IT-Director: System I/O fabric to transform computing architecture modelSep 03, 1999, 20:23 (0 Talkback[s])
(Other stories by Cheshire Cat)
"Peace has been declared, it was announced yesterday, between the vendors involved in defining a replacement for the PCI bus."
"The keyword is 'fabric'. System I/O is a fabric-based architecture, which enables any device to communicate to any other device. Hardware switching is used to enable far higher throughput speeds than previously available, from 2.5Gb to 6Gb per second - this compares with a measly 132Mb per second from PCI. ...suggesting that PC devices such as processors, network cards and memory will no longer be limited by bus bandwidth (particularly as the 6Gb top end will probably be extended in the future)..."
"...system vendors are not the only organisations experimenting with switched fabrics. One notable group is the storage community, for whom the switched fibre architecture is key to the SAN strategies of most companies... What interests the storage vendors is the ability to link switches (by fibre) over long distances: currently, the maximum distances between switches are touted as between 10Km and 50Km. ...a single, conceptual device, running a single operating system could in fact be a pair of mirrored devices, each with its own processor, disk and memory.
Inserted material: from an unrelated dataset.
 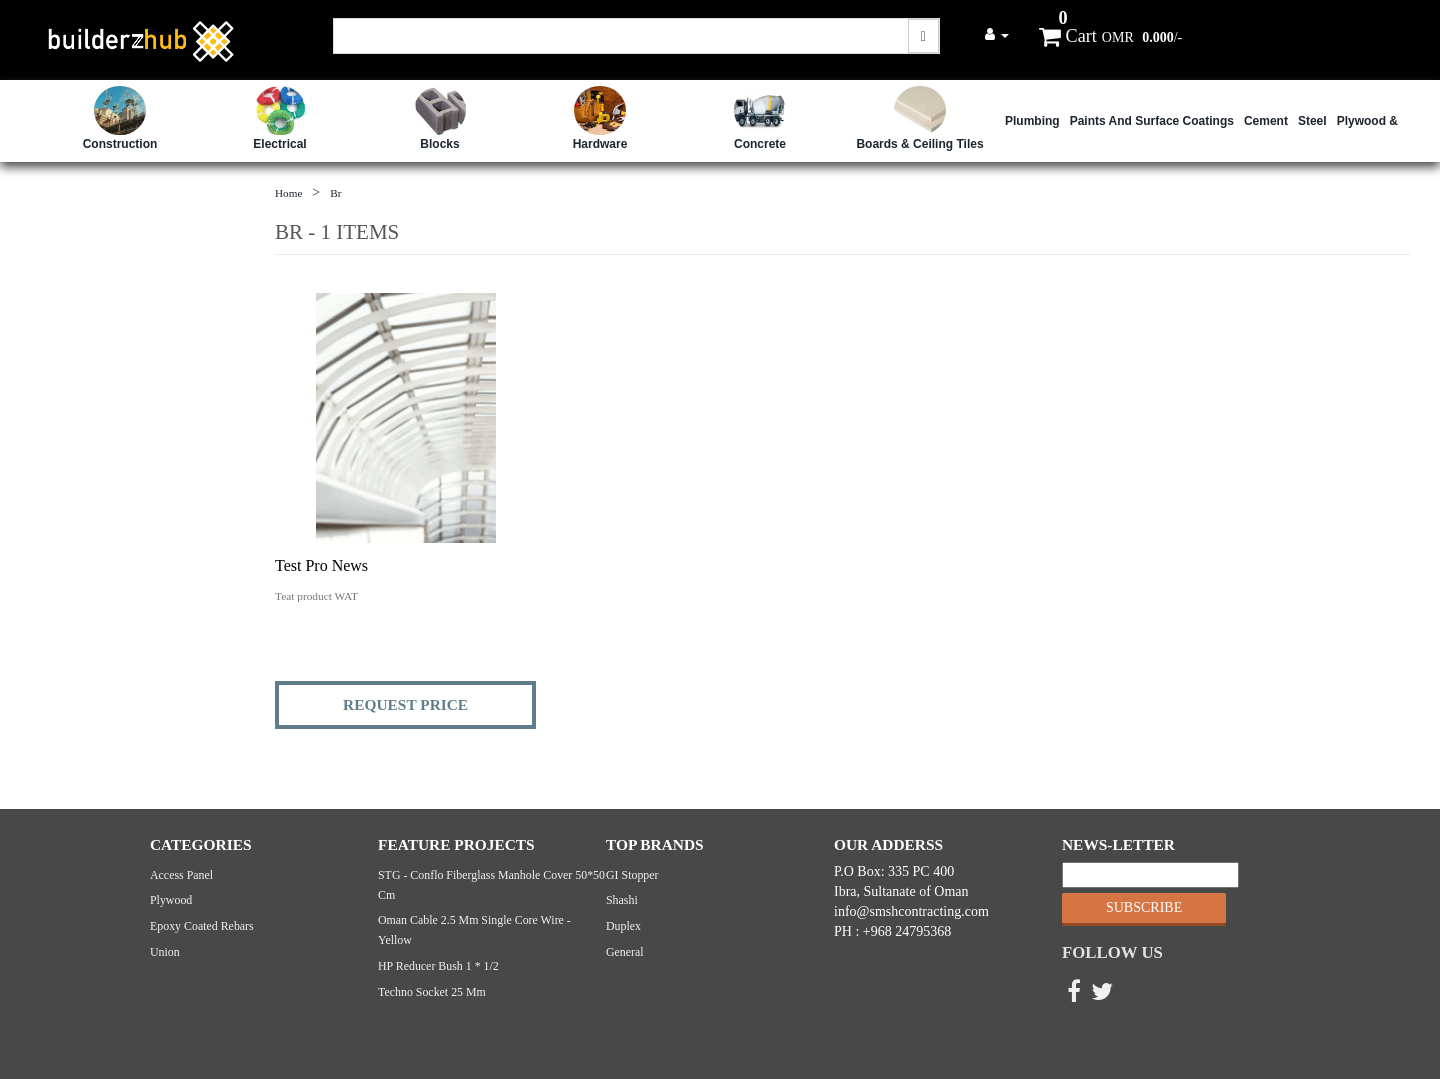 What do you see at coordinates (439, 144) in the screenshot?
I see `Blocks` at bounding box center [439, 144].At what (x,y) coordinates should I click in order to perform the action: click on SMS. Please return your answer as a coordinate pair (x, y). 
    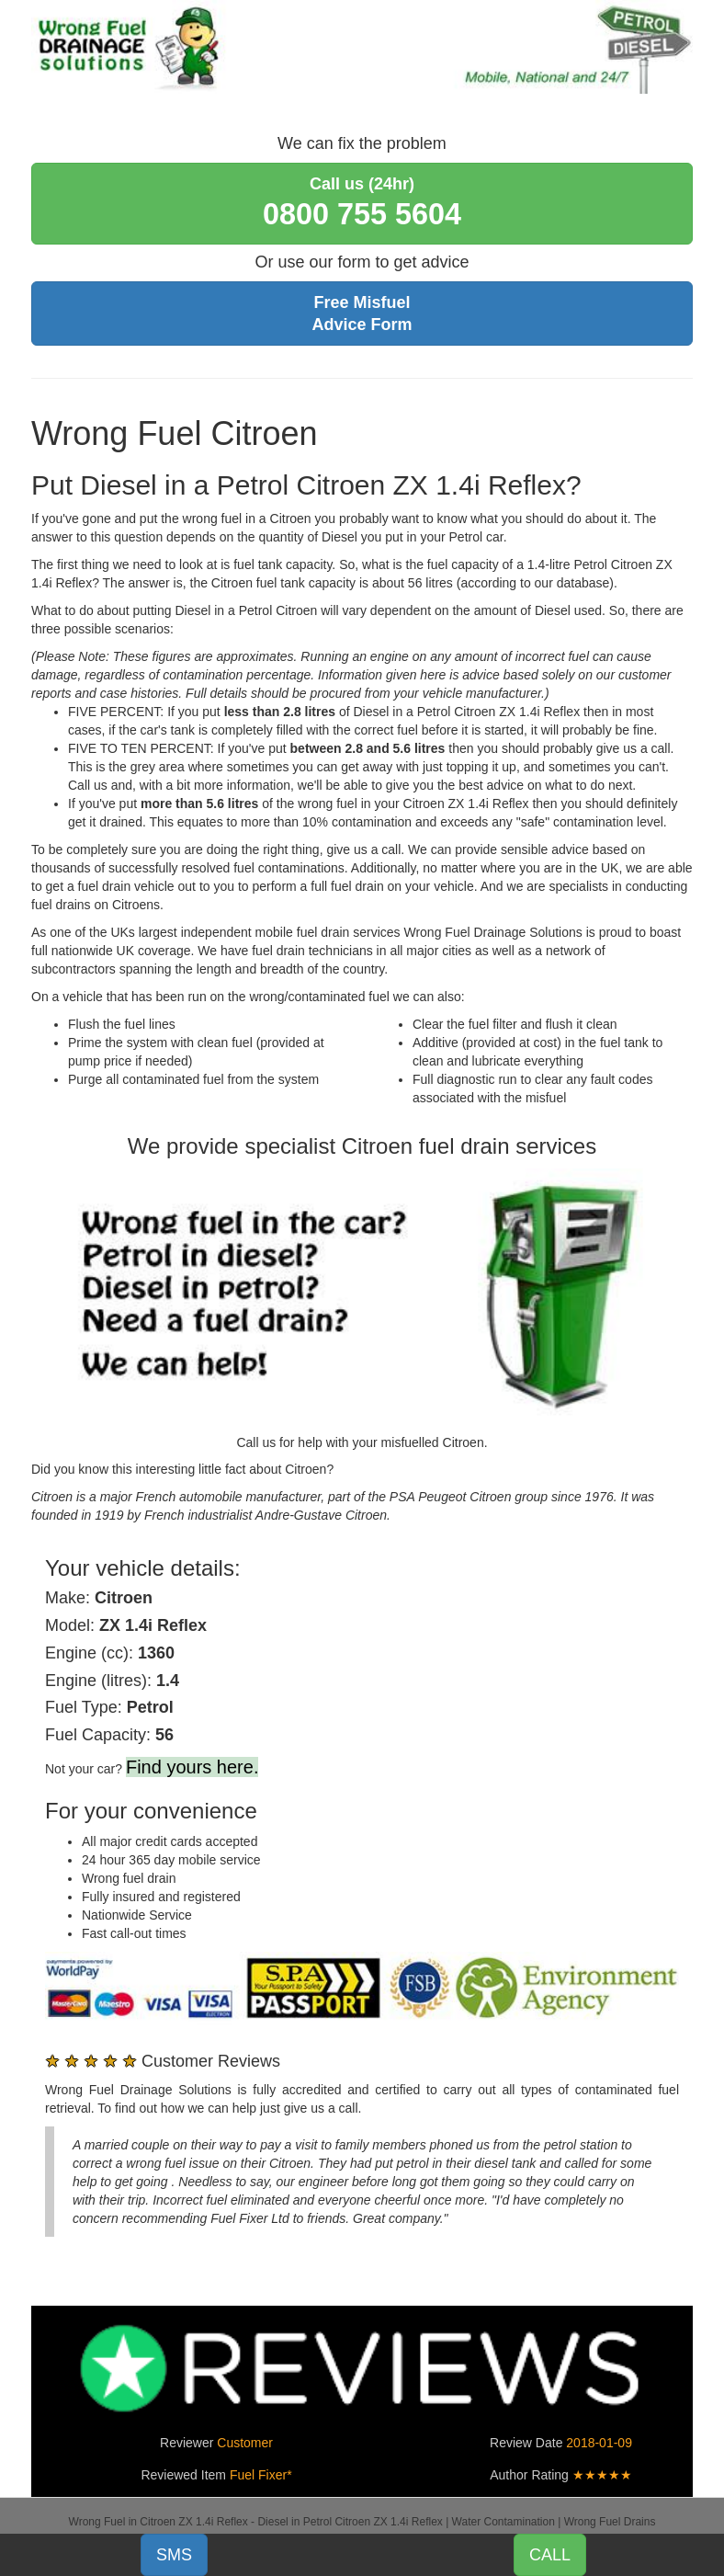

The processor, disk, memory and graphics card become devices in their own right which, with the inclusion of a switched fabric with a fibre interconnect, could be physically positioned anywhere in a 50km radius but which could be configured dynamically to make best use of the resources at a given time."
"...the inclusion of IP version 6 in the System I/O specification... effectively removes the need to consider system components as part of the same machine, virtual or otherwise. The Internet is currently IP V4, but IP V6 will be included in most network-ready devices in the future. The potential is clear - that the system bus replacement, System I/O, becomes an integral part of the Internet infrastructure. How this will happen is still a matter for speculation, but the potential this has, of moving us into a device-based world in which bandwidth is a forgotten issue, is clear."